• **Exercise brief**
The response has to reproduce all entries exactly while excluding their pictures.
START Raw data
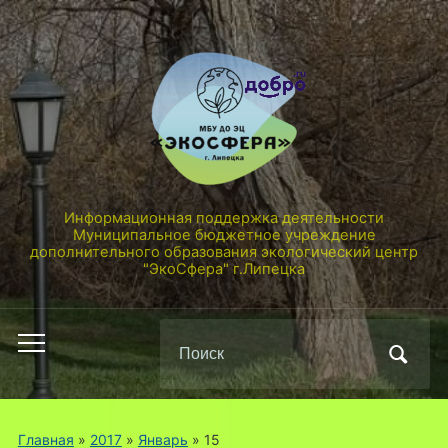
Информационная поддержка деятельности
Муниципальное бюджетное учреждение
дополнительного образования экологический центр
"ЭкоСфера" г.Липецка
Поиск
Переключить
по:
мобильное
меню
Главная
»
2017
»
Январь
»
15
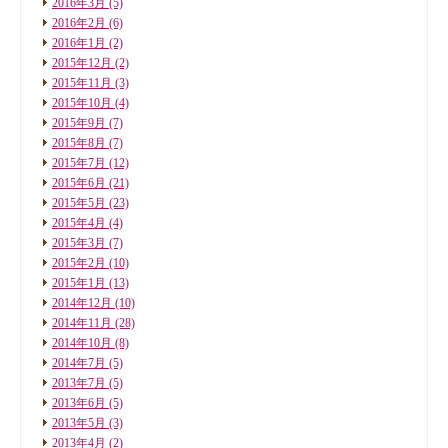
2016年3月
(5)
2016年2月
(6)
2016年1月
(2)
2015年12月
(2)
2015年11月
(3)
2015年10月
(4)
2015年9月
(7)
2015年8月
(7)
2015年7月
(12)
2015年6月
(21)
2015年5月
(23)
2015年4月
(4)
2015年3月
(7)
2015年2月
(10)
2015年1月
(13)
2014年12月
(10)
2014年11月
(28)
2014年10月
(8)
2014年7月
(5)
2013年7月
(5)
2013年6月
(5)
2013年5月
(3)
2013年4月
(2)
END Raw data
• **Output**
Информационная поддержка деятельности
Муниципальное бюджетное учреждение
дополнительного образования экологический центр
"ЭкоСфера" г.Липецка
Поиск
Переключить
по:
мобильное
меню
Главная
»
2017
»
Январь
»
15
2016年3月
(5)
2016年2月
(6)
2016年1月
(2)
2015年12月
(2)
2015年11月
(3)
2015年10月
(4)
2015年9月
(7)
2015年8月
(7)
2015年7月
(12)
2015年6月
(21)
2015年5月
(23)
2015年4月
(4)
2015年3月
(7)
2015年2月
(10)
2015年1月
(13)
2014年12月
(10)
2014年11月
(28)
2014年10月
(8)
2014年7月
(5)
2013年7月
(5)
2013年6月
(5)
2013年5月
(3)
2013年4月
(2)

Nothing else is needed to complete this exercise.